Art, 0390
Lo que voy a contar tiene un estrecho parentesco con la realidad. Es un relato según se mire. Según, una simple nota biográfica.
Detesto el teléfono, ese bicho resoplante que se introduce en la vida de una con total impunidad. No tengo teléfono. Pero lo uso (qué contradicción, yo misma, una voz sin cuerpo al asalto de la vida de otros). Una o dos veces al día acudo a una cabina. Un miércoles de diciembre, salía de mi cita habitual cuando tuve un encuentro. La había visto paseando de un lado a otro, abstraída en un libro que llevaba abierto entre las manos. Pensé que estaría esperando a que yo saliera para llamar a su vez. Sin embargo, tomó mi camino. Pura coincidencia, me dije. Al cabo de unos segundos, se colocaba a mi altura, me asaltaba con gesto tímido: “¿Es usted B, la escritora?”. Y, antes de que yo afirmara: “Yo también soy escritora, como tú”. No me desbancó tanto el tuteo repentino como la seguridad de su afirmación. Confusa, me dejé acompañar hasta casa. En el trayecto, me informó puntualmente de que lo había dejado todo —casa, familia, trabajo— para “hacer de escritora, como tú”. Este encuentro fue la letra inicial de una frase interminable que, a lo largo de meses, encauzó, y aún estuvo a punto de dinamitar, mi vida. Cada palabra de esta frase era un gesto que ella hacía para tornearse a sí misma, lo mismo que se tornea un trozo informe de barro siguiendo un modelo que se tiene constantemente bajo la mirada.

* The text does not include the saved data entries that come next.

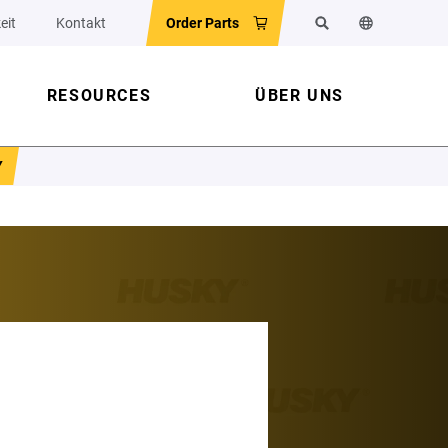
eit
Kontakt
Order Parts
Suchen
Sprache der 
RESOURCES
ÜBER UNS
Y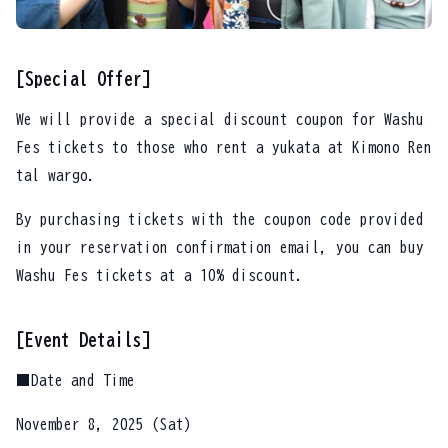
[Special Offer]
We will provide a special discount coupon for Washu
Fes tickets to those who rent a yukata at Kimono Ren
tal wargo.
By purchasing tickets with the coupon code provided
in your reservation confirmation email, you can buy
Washu Fes tickets at a 10% discount.
[Event Details]
■Date and Time
November 8, 2025 (Sat)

Me visitaba cada tarde. Se apoderaba de mi mesa de trabajo. Y allí, ella, que en su vida había escrito una línea, se ejercitaba en mi máquina de escribir. Fui viendo cómo se dejaba el cabello largo, cómo variaba su forma de vestir, incluso su forma de andar. A veces, sorprendía su mirada atenta sobre mí, como si estuviera diseccionando cada gesto, cada palabra. Yo ansiaba decirle que saliera de mi vida. Pero sin saber cómo ni porqué, una especie de mala conciencia había enraizado en mí, al tiempo que el poder adormecedor de la costumbre.
Visité a un amigo pintor que me doblaba la edad y, por el mismo motivo, supuse, la experiencia. Mi relación de sucesos no pareció extrañarle. “Es una Barbie cualquiera”, dijo, con naturalidad.
Le pregunté si se trataba de un nuevo espécimen. “Las Barbies son la plaga de nuestro siglo, aunque imagino que resultan tan antiguas como el hombre mismo. Están en todos los campos. Hay Barbies que vuelan muy alto y otras que tienen un vuelo rasante. Las hay ellas y ellos. Algo las unifica: no trabajan para conseguir una obra, sino por suplantar una imagen. Pensando que ésta es el camino más fácil para acceder a aquella”.
“¿Y lo consiguen?”, pregunté, asustada.
“¿Cómo, si son trozos de plástico puestos en molde, seriados? No te molestes en sacártela de encima. Cuando haya emborronado unos cuantos miles de folios más, decidirá, de pronto, ser otra cosa. Pero a la próxima Barbie que se cruce en tu camino, por favor, no le abras la puerta”.
Seguí el consejo aunque, por si se le ocurría gastar más folios de la cuenta, decidí presentársela a mi amigo. “Tiene una casa muy grande”, le dije, “no le importará dejarte una habitación”. Al cabo de unas semanas, me enteré de que había decidido “hacer de pintora”.